> Source material:

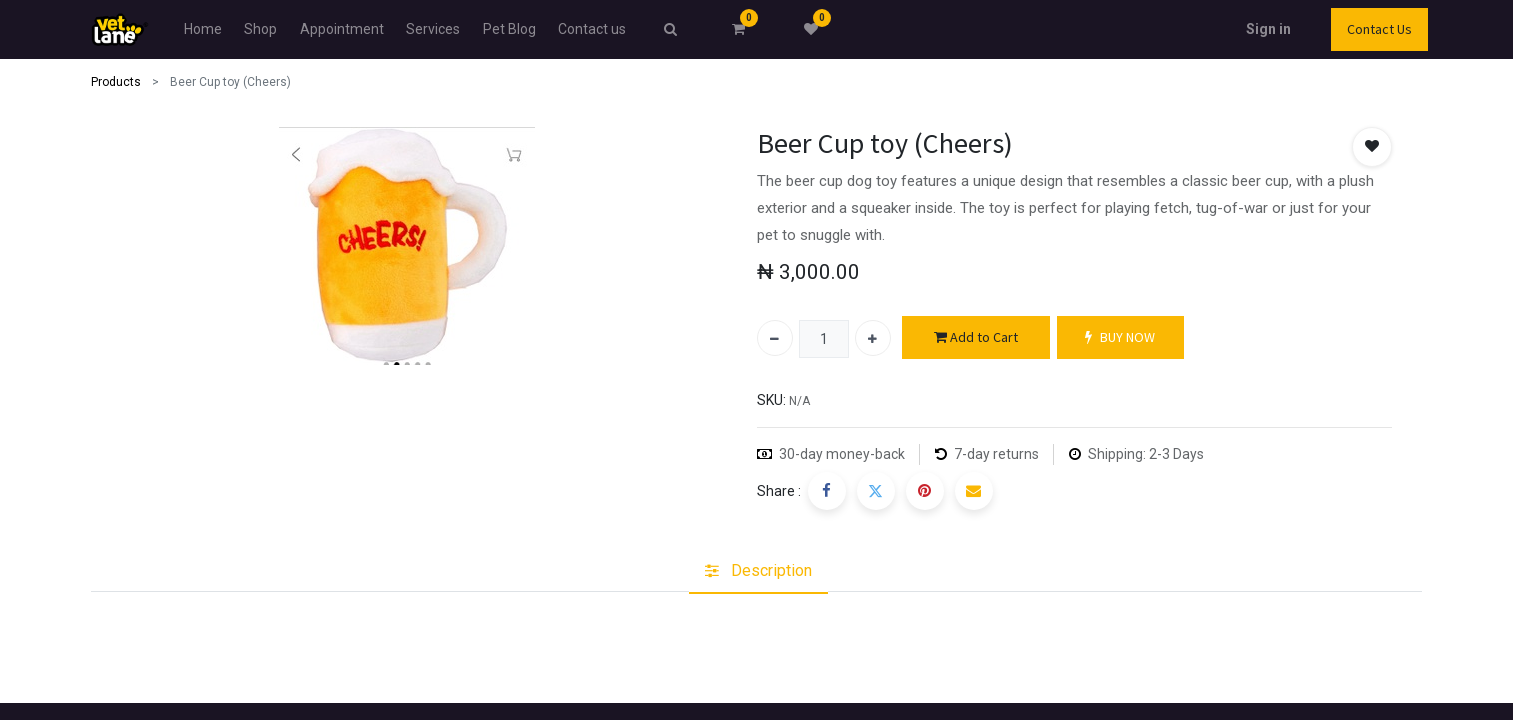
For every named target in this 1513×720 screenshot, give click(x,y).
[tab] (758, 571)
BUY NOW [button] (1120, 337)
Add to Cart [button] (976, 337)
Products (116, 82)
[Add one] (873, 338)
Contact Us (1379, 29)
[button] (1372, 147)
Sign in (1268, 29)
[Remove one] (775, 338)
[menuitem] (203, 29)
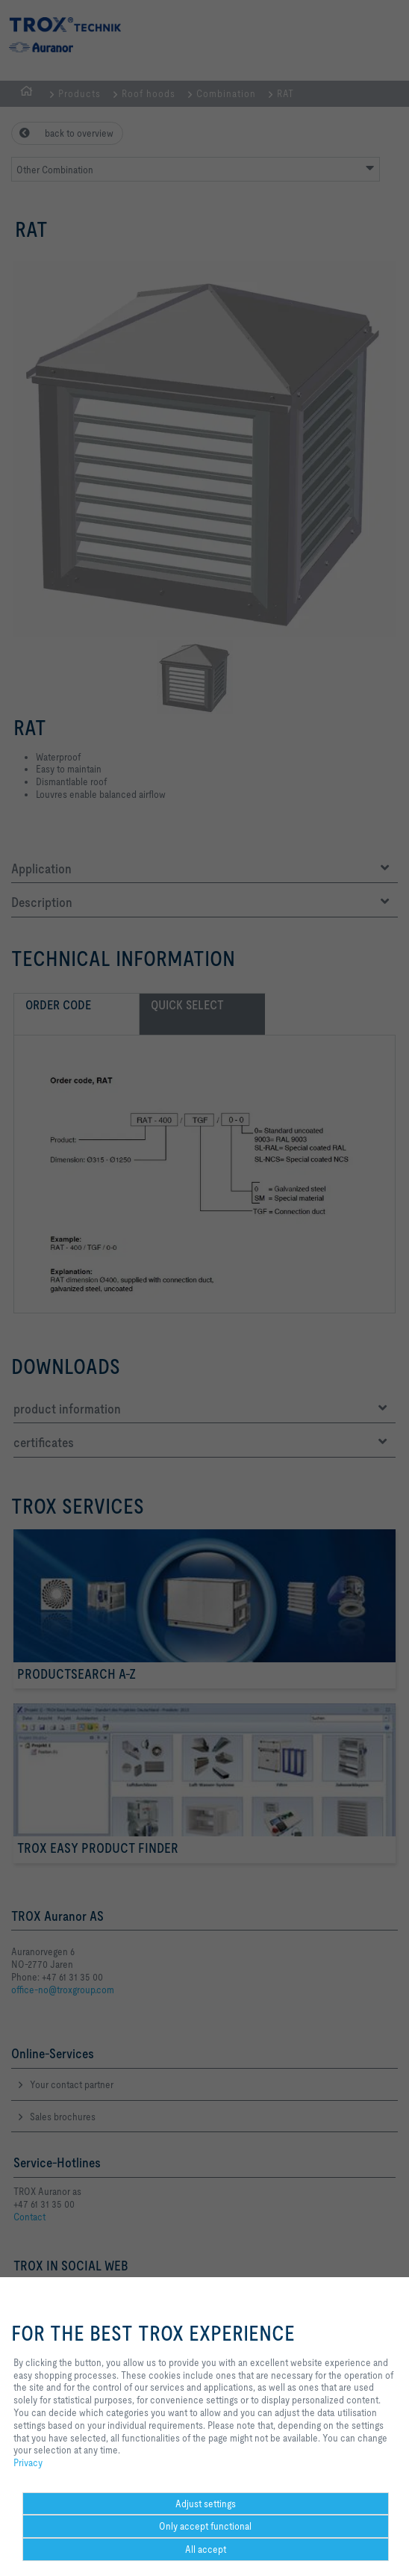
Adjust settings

> What you have to do: Using the listing above, copy exactly the lines from the one that contains "[tab] (758, 571)" through its last line, both included, but not the pictures.

> Result:
[tab] (758, 571)
BUY NOW [button] (1120, 337)
Add to Cart [button] (976, 337)
Products (116, 82)
[Add one] (873, 338)
Contact Us (1379, 29)
[button] (1372, 147)
Sign in (1268, 29)
[Remove one] (775, 338)
[menuitem] (203, 29)
Adjust settings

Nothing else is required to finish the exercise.